If you wanted to appraise the Palaszczuk Government’s ability to administer a modern, innovative and fair health system, events this week would demand a spectacular overhaul.
The death of Hiyaan Kapil, a five-year-old who should be playing with friends as you read this, is unforgivable. So is the Government’s response.
Doctors make mistakes. Nurses make mistakes. Hospitals make mistakes. But this points to a systemic flaw. The Government viewing it as a “story to manage’’ and not the devastating loss of a child’s life is cruel and heartbreaking.
Back to that in a moment, but the second monumental health policy failure occurring this week related to the roll-out of free vaccines.
With an eye to positive PR, this was to be a good story; how the Government was coming to the rescue by spending (your money) encouraging flu vaccines.
But alas, it didn’t work out that way – and what it showed is a clarity in how the Palaszczuk Government doesn’t understand how to govern; its modus operandi is crisis mode.
That works in a flood, and at the height of Covid-19. But it is not 95 percent of the government’s work.
The government even tried to make this a crisis. The free vaccine needed to be announced urgently, we were told. No time could be wasted. People were getting sick.
And it went into crisis mode, ignoring the need to alert suburban doctors and pharmacies about the urgent big public health announcement – which required their support to deliver.
It defied logic, and it should demand a scalp.
What is the problem here? Is it that we need to pay more for health? Or that the government is governing in the way it did 10 years ago?

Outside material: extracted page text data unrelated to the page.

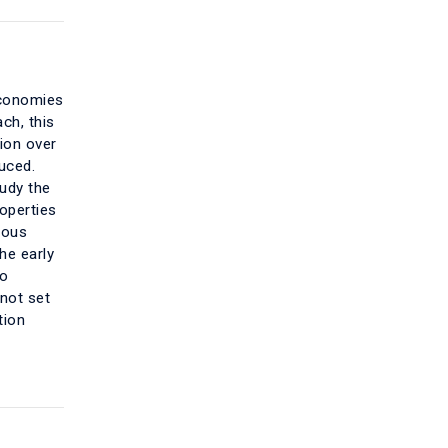
economies
ch, this
tion over
uced.
tudy the
roperties
uous
he early
to
 not set
tion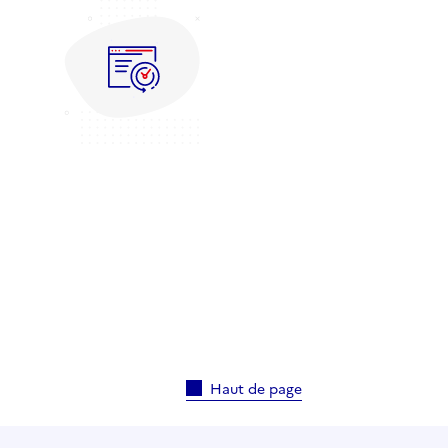
Haut de page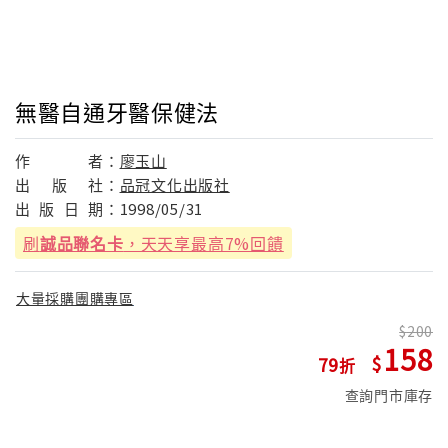
無醫自通牙醫保健法
作
者：
廖玉山
出
版
社：
品冠文化出版社
出
版
日
期：
1998/05/31
刷
誠品聯名卡
，天天享最高7%回饋
大量採購團購專區
200
158
79
查詢門市庫存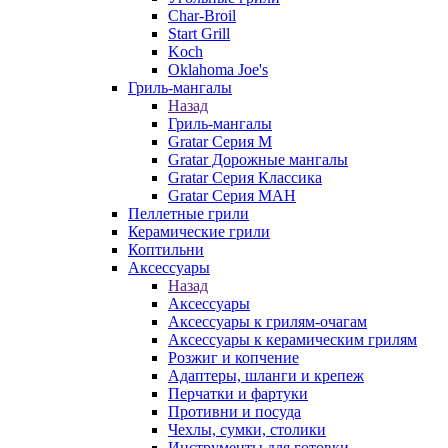
Char-Broil
Start Grill
Koch
Oklahoma Joe's
Гриль-мангалы
Назад
Гриль-мангалы
Gratar Серия M
Gratar Дорожные мангалы
Gratar Серия Классика
Gratar Серия МАН
Пеллетные грили
Керамические грили
Коптильни
Аксессуары
Назад
Аксессуары
Аксессуары к грилям-очагам
Аксессуары к керамическим грилям
Розжиг и копчение
Адаптеры, шланги и крепеж
Перчатки и фартуки
Противни и посуда
Чехлы, сумки, столики
Инструменты для готовки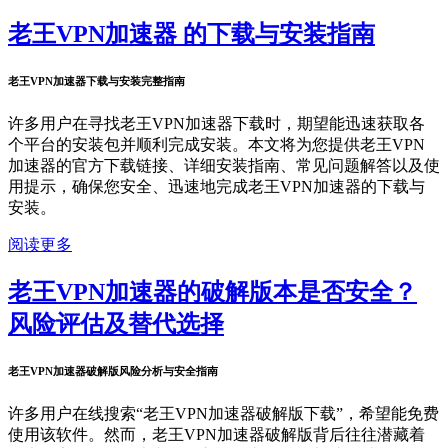
老王VPN加速器 的下载与安装指南
老王VPN加速器下载与安装完整指南
许多用户在寻找老王VPN加速器下载时，期望能迅速获取各
个平台的安装包并顺利完成安装。本文将为您提供老王VPN
加速器的官方下载链接、详细安装指南、常见问题解答以及使
用提示，确保您安全、迅速地完成老王VPN加速器的下载与
安装。
阅读更多
老王VPN加速器的破解版本是否安全？
风险评估及替代选择
老王VPN加速器破解版风险分析与安全指南
许多用户在线搜索“老王VPN加速器破解版下载”，希望能免费
使用该软件。然而，老王VPN加速器破解版背后往往潜藏着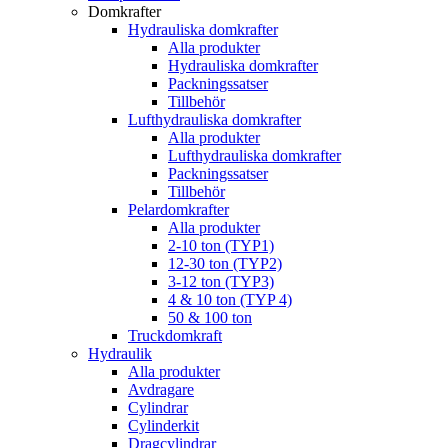
Domkrafter
Hydrauliska domkrafter
Alla produkter
Hydrauliska domkrafter
Packningssatser
Tillbehör
Lufthydrauliska domkrafter
Alla produkter
Lufthydrauliska domkrafter
Packningssatser
Tillbehör
Pelardomkrafter
Alla produkter
2-10 ton (TYP1)
12-30 ton (TYP2)
3-12 ton (TYP3)
4 & 10 ton (TYP 4)
50 & 100 ton
Truckdomkraft
Hydraulik
Alla produkter
Avdragare
Cylindrar
Cylinderkit
Dragcylindrar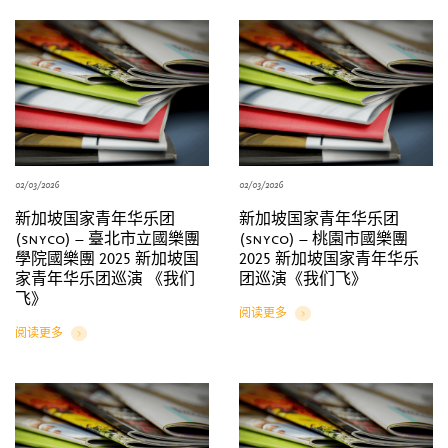
02/03/2026
02/03/2026
新加坡国家青年华乐团
新加坡国家青年华乐团
(snyco) – 臺北市立國樂團
(snyco) – 桃園市國樂團
學院國樂團 2025 新加坡国
2025 新加坡国家青年华乐
家青年华乐团巡演 《我们
团巡演《我们飞》
飞》
阅读更多
Details
阅读更多
Details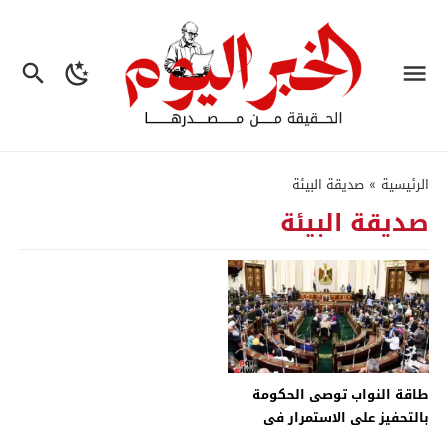
الرئيسية
»
صديقة البيئة
صديقة البيئة
طاقة النواب توصى الحكومة
بالتحفيز على الاستمرار فى
إصدار السندات الخضراء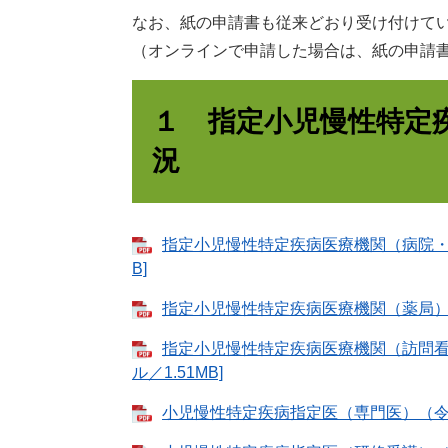
なお、紙の申請書も従来どおり受け付けて
（オンラインで申請した場合は、紙の申請
１ 指定小児慢性特定
況
指定小児慢性特定疾病医療機関（病院・診
B]
指定小児慢性特定疾病医療機関（薬局）（令
指定小児慢性特定疾病医療機関（訪問看
ル／1.51MB]
小児慢性特定疾病指定医（専門医）（令和８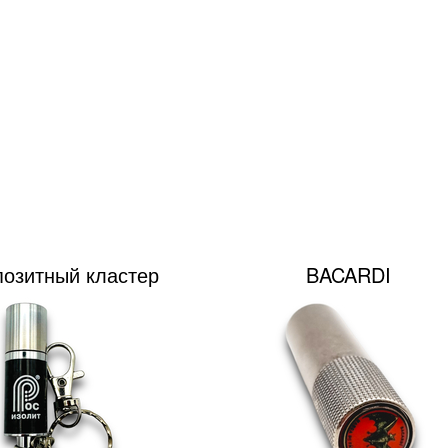
озитный кластер
BACARDI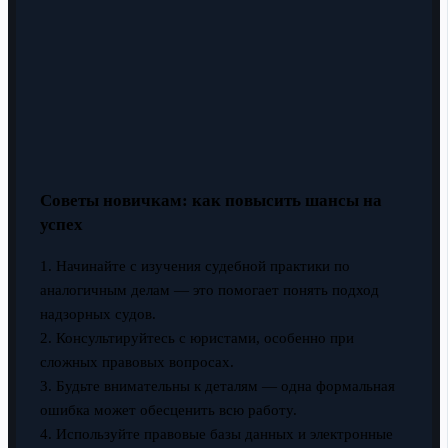
Советы новичкам: как повысить шансы на
успех
1. Начинайте с изучения судебной практики по
аналогичным делам — это помогает понять подход
надзорных судов.
2. Консультируйтесь с юристами, особенно при
сложных правовых вопросах.
3. Будьте внимательны к деталям — одна формальная
ошибка может обесценить всю работу.
4. Используйте правовые базы данных и электронные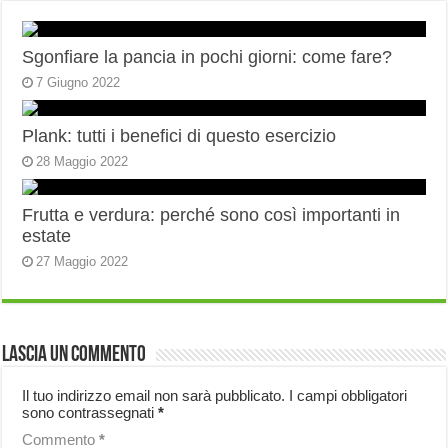
Sgonfiare la pancia in pochi giorni: come fare?
7 Giugno 2022
Plank: tutti i benefici di questo esercizio
28 Maggio 2022
Frutta e verdura: perché sono così importanti in
estate
27 Maggio 2022
Lascia un commento
Il tuo indirizzo email non sarà pubblicato.
I campi obbligatori
sono contrassegnati
*
Commento
*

Or is it that advisers are too scared to tell ministers what they don’t want to hear.
“But Minister, don’t we need to do this in an orderly way that alerts GPs and pharmacies and educates the public?’’ Would that have made a difference and allowed medicos to access supplies and develop a plan?
Or is the government’s arrogance at a point where it believes doctors can find out, on the morning news, that their job was to somehow boost unavailable supplies and not charge for a vaccine? After all, this was a gift from government!

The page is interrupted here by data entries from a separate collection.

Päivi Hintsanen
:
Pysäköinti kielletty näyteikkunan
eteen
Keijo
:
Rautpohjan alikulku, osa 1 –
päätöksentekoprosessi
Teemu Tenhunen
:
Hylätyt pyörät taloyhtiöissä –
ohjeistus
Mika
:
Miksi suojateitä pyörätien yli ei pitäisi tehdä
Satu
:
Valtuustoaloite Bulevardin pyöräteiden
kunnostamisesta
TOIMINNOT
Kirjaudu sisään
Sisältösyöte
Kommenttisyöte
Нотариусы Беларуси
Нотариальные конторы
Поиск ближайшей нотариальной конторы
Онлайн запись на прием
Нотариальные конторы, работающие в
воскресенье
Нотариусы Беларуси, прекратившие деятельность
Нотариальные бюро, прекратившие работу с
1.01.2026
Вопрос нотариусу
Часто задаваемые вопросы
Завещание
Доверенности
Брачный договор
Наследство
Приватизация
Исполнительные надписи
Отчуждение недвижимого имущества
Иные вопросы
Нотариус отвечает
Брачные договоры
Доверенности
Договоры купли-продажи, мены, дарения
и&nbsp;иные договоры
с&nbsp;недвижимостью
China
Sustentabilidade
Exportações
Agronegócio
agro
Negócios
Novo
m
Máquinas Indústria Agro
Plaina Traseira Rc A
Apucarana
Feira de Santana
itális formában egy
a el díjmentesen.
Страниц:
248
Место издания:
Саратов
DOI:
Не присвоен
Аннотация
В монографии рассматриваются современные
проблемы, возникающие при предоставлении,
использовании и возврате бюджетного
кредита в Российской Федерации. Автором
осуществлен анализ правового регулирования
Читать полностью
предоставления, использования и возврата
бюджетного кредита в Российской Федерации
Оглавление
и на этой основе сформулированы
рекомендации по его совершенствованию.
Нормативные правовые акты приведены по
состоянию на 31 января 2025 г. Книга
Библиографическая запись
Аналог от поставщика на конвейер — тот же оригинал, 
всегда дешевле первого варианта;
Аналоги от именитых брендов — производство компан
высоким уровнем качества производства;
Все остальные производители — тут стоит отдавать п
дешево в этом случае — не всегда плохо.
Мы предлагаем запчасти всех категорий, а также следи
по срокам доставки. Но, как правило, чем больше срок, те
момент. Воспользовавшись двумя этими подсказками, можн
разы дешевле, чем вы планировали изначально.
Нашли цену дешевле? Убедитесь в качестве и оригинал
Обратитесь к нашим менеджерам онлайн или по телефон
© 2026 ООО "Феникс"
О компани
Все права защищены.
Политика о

It ended up an own goal. GPs are furious. Pharmacists are trying to explain to frustrated customers that they cannot just walk in and access a vaccine. And waiting lists, in some cases, have blown out from a few hours, to a few months.
If the government was hoping for good PR, it should be sorely disappointed. And so should all of us.
The case of Hiyaan Kapil is heartbreaking and the government should leave no stone unturned to find out why treatment was repeatedly demanded, and not provided. And that’s the first sentence the government should have uttered.
That’s the least we should expect when a young child dies within hours of being discharged from a hospital emergency department.
Is the hospital understaffed? Were relevant diagnostic staff available? How was Hiyaan triaged? How was that communicated with his family?
According to reports from his family, he wasn’t able to walk properly. He wasn’t able to talk properly. And he was sent home – where he died.
Forget the politics and policy for a moment. And a review might show that everyone did everything possible – and this was just a tragedy.
But shouldn’t a caring government show that in the words it used – rather than quickly siphoning off for review?
Should our public servants do better than extend their sympathies – and then praise clinicians’ dedication to all patients?
So many lessons leap out from last Saturday; but empathy and a determination to work to help voters underpins most of them.
Perhaps it’s just because I can’t get the smiling face of little Hiyaan out of mind. Perhaps it’s because my heart is broken for his family.
But Hiyaan Kapil should be the face that inspires change. Not just for his grief-stricken parents, but for all of us.
Instead of looking for the good story, perhaps the government could create one.